Upon arrival, they were driven to the security agency’s headquarters in Juba and detained at the Blue House, then moved to the agency’s training centre in Luri. The panel concluded it was “highly probable” the two men were killed there on January 30, 2017 on orders from the commander of the National Security Service training and detention facilities in Luri, the commander of the National Security Service, Central Division and, ultimately, Lieutenant General Akol Koor Kuc, the director general of the internal security bureau. The government has neither acknowledged nor investigated the kidnapping or apparent death of the two men.
Nelson James Adieng, an airline company staff member, was arrested on May 4, 2017 by the head of security personnel in the National Security Service “protection unit” at Juba International Airport. His family has been unable to find out anything about what happened to him from the authorities. His brother told Human Rights Watch that attempts to seek information from both the police and the security agency authorities have not yielded results.

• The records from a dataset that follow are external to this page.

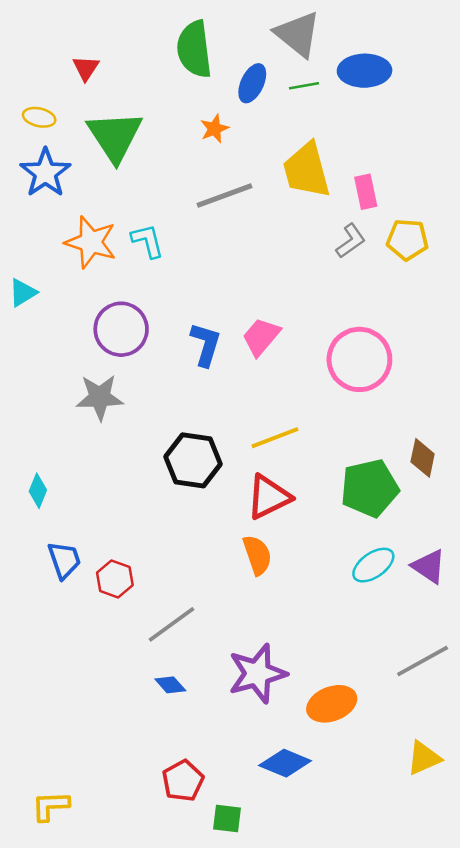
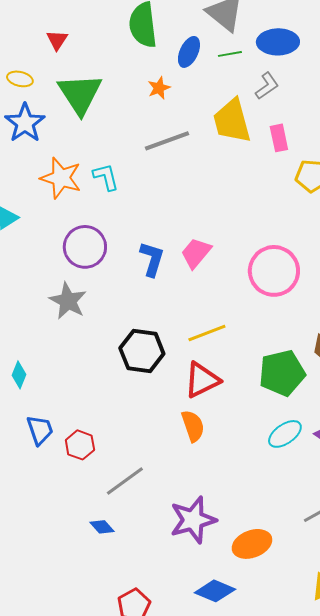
gray L-shape: (351, 241) -> (267, 86), moved
gray star: (100, 397) -> (68, 301), turned 30
blue diamond: (170, 685) -> (102, 527), moved

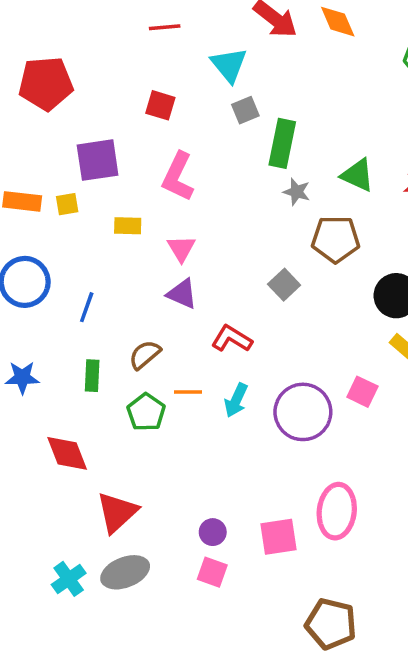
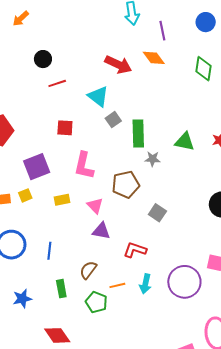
brown pentagon: (336, 239) -> (126, 185), moved

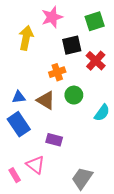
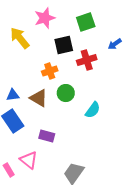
yellow arrow: (26, 38) -> (20, 38), turned -50
red cross: (96, 61) -> (87, 60), turned 30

Anthony Nyero, a staff member of the UN Mission in South Sudan (UNMISS) Civil Affairs Division based in Torit was arrested by security agency officers on the evening of September 17, 2014, at a market in Torit. He was immediately taken to Juba and detained at the Riverside detention facility. Witnesses told Human Rights Watch that Nyero was transferred to the Blue House in June 2015. In January 2016, he was transferred back to the Riverside detention facility. Efforts by his family and his employer to find out what happened to him have led nowhere.
James Lual also worked for the UN mission as a security guard based in Wau. Witnesses told Human Rights Watch that the security agency arrested him in Wau on August 23, 2014 and took him to Juba by air the next day. Like Nyero, he was initially detained at the Riverside facility. In early 2015, he was transferred to the Blue House. In January 2016, he was transferred back to Riverside and what happened to him after that has not been revealed.
Richard Lokeya, a Canadian-South Sudanese citizen, and Dominic Lodai, a youth from Chukudum, were arrested by Ugandan security forces on August 15, 2015 on accusations of illegally crossing the border and of being rebels, and handed over to South Sudan’s military intelligence in Gulu the next day. On August 18, they were transferred to Juba and held at the White House detention site in Giyada Military barracks in Juba. Reports by media sources, said they were tortured by being pricked with needles, made to sit on a wooden chair with nails sticking out, kicked, and slapped. On August 22, they were removed from the White House and driven to an unknown location where, a witness said, they were killed. Authorities have to date not accounted for them.